N) - O documento referido em A) foi preenchido de acordo com o escrito referido em E) (matéria do art. 27.º da contestação);

O) - Ao longo dos anos, os Embargantes tiveram contactos com o BPN, a Intrum Justitia e a exequente, com intenção de regularizar as quantias à data em dívida, nomeadamente após a recepção da carta descrita em M), efectuando pagamentos parcelares da mesma, de três prestações das quatro em falta à época (matéria do art. 46.º da contestação) – facto colocado em crise no presente recurso de revisão.

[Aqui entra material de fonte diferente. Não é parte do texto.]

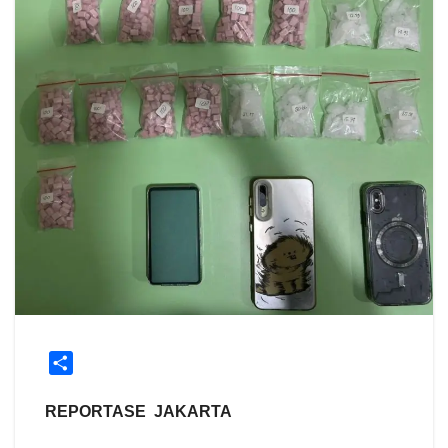
S
h
a
REPORTASE JAKARTA
r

Resultou não demonstrado que:

1) – Que a sociedade executada realizasse com o BPN um contrato para liquidar a conta caucionada no valor de cerca de € 75.000,00 onde os executados pessoas singulares fossem os correspondentes avalistas (matéria do art. 2.º da petição inicial de embargos);

2) – Que do contrato referido em 1) fossem pagas inúmeras prestações, nunca lhes tendo sido entregue qualquer recibo de quitação ou extracto com o valor em divida, permanecendo a executada, e demais executados, sem saber o saldo da sua divida, isto apesar de o sócio gerente da empresa sempre ter procurado obter essas informações, o que nunca conseguiu (matéria do art. 3.º da petição inicial de embargos);

3) – Que como em 2010 havia um plafond de letras de € 10.000,00 já prescritos e valores de prestações em atraso, foi proposta à executada empresa, através do BPN, a renegociação do contrato descrito em F) (matéria do art. 4.º da petição inicial de embargos);

4) - Que, para que a renegociação referida em 3) fosse possível, fosse exigido à executada empresa que pagasse as letras no valor de € 10.000,00 e respectivos juros, o que teve de ser aceite e pago (matéria dos arts. 5.º, 31.º da petição inicial de embargos);

5) - Que, apesar da negociação referida em 3) e do acordo existente nunca fosse realizado contrato para ser entregue à sociedade executada, pelo que nunca esta soube em concreto quais as condições a que estava sujeita (matéria do art. 6.º da petição inicial de embargos);

6) - Que o contrato referido em F) não fosse devidamente assinado pelos Embargantes nem fosse entregue a qualquer destes (matéria do art. 7.º da petição inicial de embargos);

7) - Que as letras referidas em 4) nunca lhe fossem entregues, o que impossibilitou que a sociedade executada demandasse os aceitantes e recuperar os valores que pagou (matéria do art. 8.º da petição inicial de embargos);

8) – Que desde a data da aceitação de renegociação do mútuo, sempre a sociedade executada, através do seu sócio gerente procurasse saber, junto da Intrum Iustitia, os valores em dívida, o que nunca conseguiu (matéria do art. 9.º da petição inicial de embargos);

9) – Que unicamente conseguisse uma informação, em 2014, através da colaboradora da empresa referida em 8), Sra. FF, com o mail ..., que lhe afirmou estar em dívida um valor de € 65.497,41, a que acresceriam € 11.384,22 de juros de mora (matéria do art. 10.º, 32.º da petição inicial de embargos);

10) – Que à quase totalidade dos executados, nunca lhes fosse comunicada a cessão de créditos, mas apenas à executada CC (matéria dos arts. 11.º, 13.º e 15.º da petição inicial de embargos);

11) – Que a resolução invocada em H), datada de 18/10/2010 nunca fosse comunicada aos executados, nem à sociedade executada empresa, nunca sendo a empresa devedora interpelada para fazer o pagamento, nem tão pouco os avalistas (matéria do art. 17.º da petição inicial de embargos);

12) – Que do título não conste qualquer cláusula “sem despesas” (matéria do art. 25.º da petição inicial de embargos);

13) – Que a exequente inobservasse o referido em E) (matéria dos arts. 29.º, 31.º, 36.º da petição inicial de embargos).”

B) De Direito

Tipo e objeto de recurso

1. Está em causa o recurso de revisão interposto pelos Executados Vasco Pratas – Comércio de Automóveis, Unipessoal, Lda., Vasco José Pratas, AA, BB e CC, ao abrigo do art. 696.º, als. b) e c), do CPC, da decisão proferida pelo Supremo Tribunal de Justiça que negou provimento ao recurso de revista por si interposto, confirmando a decisão do Tribunal da Relação.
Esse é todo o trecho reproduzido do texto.